= What is required =
Using the listing below, set down exactly the lines starting at the line that contains "User's manual (831, 129)" and ending at the line that contains "19 (1198, 941)", both included, and no others.

──────── Given information

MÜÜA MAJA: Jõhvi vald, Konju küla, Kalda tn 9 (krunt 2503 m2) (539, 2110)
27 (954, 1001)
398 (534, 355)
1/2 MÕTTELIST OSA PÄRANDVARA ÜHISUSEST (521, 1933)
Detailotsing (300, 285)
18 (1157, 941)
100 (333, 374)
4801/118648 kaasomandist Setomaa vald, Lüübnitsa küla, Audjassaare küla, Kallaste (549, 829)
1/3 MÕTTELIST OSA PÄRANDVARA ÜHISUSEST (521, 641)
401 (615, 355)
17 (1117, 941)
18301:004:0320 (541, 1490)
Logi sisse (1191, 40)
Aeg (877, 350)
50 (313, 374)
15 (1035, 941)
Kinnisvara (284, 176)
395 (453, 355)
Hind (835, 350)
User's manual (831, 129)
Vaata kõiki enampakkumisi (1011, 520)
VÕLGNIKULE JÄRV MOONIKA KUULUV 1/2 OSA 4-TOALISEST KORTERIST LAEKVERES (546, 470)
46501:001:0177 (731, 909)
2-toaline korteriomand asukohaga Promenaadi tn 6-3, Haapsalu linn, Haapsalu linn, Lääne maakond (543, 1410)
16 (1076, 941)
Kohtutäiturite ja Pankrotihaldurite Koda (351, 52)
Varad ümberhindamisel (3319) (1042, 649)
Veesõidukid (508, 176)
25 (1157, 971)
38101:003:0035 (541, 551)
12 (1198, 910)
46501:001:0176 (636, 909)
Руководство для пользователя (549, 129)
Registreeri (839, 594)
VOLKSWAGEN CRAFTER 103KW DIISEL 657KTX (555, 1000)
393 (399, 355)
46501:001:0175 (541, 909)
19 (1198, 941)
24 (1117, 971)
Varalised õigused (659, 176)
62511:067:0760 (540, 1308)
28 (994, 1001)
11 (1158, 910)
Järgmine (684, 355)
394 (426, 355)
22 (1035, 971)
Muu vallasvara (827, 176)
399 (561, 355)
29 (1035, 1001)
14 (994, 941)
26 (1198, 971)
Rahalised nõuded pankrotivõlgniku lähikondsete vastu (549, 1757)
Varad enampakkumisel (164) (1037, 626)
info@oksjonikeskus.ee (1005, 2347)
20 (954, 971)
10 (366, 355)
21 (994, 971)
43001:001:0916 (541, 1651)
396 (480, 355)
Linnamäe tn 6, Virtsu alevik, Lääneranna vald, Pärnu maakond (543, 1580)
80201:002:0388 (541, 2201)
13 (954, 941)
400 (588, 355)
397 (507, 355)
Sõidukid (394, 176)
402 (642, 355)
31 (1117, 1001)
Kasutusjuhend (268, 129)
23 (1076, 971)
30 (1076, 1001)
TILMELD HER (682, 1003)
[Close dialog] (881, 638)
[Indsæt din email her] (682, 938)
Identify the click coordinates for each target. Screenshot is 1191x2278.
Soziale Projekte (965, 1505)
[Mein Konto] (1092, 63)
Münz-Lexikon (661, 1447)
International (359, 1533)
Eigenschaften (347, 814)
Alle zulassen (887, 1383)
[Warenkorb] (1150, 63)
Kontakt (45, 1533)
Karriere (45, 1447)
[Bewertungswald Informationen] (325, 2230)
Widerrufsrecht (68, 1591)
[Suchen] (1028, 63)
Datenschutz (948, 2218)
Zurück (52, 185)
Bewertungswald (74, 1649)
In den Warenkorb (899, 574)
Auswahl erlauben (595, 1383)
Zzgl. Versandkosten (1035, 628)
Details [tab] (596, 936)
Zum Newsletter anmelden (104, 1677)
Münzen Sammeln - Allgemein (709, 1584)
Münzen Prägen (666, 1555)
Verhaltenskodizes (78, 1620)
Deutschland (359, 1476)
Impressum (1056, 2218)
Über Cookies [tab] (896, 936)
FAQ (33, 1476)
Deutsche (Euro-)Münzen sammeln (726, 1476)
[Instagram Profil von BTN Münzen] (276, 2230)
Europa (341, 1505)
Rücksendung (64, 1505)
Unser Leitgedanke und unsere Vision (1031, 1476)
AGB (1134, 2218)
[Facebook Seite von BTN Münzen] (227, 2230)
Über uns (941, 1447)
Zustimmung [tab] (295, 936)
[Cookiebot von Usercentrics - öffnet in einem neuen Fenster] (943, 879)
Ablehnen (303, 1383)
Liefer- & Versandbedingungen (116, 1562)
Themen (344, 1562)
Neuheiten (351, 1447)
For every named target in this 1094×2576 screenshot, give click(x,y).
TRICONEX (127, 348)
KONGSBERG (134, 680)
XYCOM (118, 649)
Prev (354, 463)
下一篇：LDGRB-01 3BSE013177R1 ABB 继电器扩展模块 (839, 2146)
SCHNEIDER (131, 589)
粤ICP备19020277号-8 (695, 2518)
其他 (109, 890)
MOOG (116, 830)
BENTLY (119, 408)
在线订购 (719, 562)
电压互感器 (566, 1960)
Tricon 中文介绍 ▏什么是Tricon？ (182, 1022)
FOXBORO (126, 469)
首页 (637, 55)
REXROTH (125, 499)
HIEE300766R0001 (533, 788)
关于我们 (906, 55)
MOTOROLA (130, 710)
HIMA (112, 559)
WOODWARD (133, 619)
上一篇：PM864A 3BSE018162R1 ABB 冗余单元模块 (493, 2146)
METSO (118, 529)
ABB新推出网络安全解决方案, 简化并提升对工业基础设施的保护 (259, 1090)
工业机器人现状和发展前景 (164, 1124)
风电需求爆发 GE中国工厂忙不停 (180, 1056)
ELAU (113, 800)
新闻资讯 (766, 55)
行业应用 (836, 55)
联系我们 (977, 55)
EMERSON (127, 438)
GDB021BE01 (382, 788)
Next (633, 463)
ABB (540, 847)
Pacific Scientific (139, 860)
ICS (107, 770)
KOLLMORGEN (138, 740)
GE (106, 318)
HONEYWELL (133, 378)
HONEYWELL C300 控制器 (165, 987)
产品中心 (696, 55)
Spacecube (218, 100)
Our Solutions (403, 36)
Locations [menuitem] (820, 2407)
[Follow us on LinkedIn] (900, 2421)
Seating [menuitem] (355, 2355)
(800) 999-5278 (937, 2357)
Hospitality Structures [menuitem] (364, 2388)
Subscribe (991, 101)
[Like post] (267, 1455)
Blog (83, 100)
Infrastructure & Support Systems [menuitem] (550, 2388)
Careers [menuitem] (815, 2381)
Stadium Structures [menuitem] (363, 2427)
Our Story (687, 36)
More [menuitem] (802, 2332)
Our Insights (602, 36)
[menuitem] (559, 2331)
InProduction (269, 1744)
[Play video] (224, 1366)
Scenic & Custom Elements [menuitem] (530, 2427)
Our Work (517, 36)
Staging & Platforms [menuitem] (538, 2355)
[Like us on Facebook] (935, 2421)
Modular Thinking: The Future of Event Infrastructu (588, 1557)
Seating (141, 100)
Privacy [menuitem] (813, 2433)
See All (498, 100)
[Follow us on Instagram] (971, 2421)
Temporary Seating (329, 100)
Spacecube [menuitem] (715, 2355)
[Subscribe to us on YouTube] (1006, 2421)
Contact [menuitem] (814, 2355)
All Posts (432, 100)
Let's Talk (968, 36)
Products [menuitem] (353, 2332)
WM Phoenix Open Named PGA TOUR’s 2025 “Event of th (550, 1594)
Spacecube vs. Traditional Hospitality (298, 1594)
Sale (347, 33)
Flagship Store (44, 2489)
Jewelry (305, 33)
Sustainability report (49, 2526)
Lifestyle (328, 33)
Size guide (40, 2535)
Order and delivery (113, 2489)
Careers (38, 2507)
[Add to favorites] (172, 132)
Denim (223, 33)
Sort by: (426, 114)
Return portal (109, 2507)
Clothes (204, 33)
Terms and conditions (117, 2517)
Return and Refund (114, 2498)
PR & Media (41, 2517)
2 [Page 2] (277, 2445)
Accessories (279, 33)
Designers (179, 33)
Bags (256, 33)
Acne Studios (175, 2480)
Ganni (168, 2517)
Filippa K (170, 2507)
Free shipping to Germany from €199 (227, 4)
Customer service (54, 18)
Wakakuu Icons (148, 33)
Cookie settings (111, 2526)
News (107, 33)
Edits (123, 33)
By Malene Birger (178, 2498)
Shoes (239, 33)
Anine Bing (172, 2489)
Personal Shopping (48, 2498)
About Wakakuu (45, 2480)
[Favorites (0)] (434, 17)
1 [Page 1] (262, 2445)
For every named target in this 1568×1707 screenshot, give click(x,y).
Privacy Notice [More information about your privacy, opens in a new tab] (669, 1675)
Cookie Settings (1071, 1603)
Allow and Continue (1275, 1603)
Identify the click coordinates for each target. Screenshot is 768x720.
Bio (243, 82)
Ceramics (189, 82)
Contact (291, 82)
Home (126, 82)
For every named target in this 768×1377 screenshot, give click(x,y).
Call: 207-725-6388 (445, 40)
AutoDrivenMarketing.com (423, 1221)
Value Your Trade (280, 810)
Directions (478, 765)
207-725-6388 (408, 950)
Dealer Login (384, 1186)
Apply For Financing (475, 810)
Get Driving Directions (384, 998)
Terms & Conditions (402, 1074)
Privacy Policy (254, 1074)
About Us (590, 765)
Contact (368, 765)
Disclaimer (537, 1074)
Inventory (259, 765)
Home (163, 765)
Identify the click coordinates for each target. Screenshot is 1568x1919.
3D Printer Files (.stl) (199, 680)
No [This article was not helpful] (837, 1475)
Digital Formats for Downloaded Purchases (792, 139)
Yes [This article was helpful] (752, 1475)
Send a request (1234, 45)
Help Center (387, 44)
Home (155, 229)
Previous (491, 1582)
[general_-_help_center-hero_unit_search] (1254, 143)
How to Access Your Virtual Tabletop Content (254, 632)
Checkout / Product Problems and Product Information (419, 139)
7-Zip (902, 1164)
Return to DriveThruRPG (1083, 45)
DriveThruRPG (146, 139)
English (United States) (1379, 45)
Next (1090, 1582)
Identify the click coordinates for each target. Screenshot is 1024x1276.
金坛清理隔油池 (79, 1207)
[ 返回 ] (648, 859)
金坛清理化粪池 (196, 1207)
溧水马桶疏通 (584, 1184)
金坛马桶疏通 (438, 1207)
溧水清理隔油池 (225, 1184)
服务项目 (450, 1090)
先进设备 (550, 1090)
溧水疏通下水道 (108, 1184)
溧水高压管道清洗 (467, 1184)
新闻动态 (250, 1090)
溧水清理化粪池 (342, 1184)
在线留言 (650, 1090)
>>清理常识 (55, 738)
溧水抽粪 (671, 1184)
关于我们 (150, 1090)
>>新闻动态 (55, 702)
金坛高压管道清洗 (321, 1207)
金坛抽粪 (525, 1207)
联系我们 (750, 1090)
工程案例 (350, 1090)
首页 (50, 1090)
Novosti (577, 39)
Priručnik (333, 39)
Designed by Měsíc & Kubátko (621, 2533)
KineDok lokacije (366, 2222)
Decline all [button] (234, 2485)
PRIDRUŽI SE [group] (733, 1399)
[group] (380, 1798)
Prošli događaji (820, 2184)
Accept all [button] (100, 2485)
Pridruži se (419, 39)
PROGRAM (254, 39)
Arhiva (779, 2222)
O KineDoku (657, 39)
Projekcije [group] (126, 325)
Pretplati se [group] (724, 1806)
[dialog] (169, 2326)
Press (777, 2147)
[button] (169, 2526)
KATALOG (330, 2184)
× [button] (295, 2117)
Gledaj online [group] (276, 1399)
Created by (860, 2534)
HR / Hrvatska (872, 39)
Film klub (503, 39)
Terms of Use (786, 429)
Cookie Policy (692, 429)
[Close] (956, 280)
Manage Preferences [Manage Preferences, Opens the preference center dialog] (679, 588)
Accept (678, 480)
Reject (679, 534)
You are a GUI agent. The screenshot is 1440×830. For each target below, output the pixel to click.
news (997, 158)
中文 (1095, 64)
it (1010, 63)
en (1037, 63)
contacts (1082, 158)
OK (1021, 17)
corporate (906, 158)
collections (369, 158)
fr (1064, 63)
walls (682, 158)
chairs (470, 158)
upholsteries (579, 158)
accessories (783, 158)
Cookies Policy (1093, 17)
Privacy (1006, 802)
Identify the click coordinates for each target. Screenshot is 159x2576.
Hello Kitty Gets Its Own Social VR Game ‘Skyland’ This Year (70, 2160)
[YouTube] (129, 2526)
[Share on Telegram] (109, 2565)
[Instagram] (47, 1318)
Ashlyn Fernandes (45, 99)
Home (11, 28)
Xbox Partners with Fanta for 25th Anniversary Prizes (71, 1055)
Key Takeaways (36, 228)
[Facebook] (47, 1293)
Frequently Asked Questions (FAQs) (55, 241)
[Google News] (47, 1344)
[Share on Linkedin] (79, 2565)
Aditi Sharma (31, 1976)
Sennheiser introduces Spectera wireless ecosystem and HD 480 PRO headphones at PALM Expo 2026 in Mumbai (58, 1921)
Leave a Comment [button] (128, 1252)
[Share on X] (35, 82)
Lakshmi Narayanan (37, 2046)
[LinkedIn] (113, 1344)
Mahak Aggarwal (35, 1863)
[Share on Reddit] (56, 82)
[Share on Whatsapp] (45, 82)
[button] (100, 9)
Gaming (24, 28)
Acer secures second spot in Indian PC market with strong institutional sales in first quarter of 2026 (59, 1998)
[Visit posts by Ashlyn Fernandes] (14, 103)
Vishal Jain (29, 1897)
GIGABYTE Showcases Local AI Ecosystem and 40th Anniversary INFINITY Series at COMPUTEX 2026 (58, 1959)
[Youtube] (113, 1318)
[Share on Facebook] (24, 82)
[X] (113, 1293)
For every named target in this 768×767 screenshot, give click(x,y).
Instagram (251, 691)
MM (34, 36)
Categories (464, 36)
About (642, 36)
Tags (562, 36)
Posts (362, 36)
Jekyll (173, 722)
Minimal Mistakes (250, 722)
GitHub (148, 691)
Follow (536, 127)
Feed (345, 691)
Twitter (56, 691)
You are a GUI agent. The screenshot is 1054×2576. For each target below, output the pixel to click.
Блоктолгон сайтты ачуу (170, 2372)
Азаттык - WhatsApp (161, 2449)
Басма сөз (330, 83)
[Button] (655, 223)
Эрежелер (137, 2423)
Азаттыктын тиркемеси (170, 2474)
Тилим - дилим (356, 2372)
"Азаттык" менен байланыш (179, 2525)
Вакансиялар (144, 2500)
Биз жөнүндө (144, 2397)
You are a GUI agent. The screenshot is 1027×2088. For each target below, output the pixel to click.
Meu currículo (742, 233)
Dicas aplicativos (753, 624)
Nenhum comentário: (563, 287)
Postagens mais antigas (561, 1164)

────────────────

= Worked solution =
User's manual (831, 129)
Vaata kõiki enampakkumisi (1011, 520)
VÕLGNIKULE JÄRV MOONIKA KUULUV 1/2 OSA 4-TOALISEST KORTERIST LAEKVERES (546, 470)
46501:001:0177 (731, 909)
2-toaline korteriomand asukohaga Promenaadi tn 6-3, Haapsalu linn, Haapsalu linn, Lääne maakond (543, 1410)
16 (1076, 941)
Kohtutäiturite ja Pankrotihaldurite Koda (351, 52)
Varad ümberhindamisel (3319) (1042, 649)
Veesõidukid (508, 176)
25 (1157, 971)
38101:003:0035 (541, 551)
12 (1198, 910)
46501:001:0176 (636, 909)
Руководство для пользователя (549, 129)
Registreeri (839, 594)
VOLKSWAGEN CRAFTER 103KW DIISEL 657KTX (555, 1000)
393 (399, 355)
46501:001:0175 (541, 909)
19 (1198, 941)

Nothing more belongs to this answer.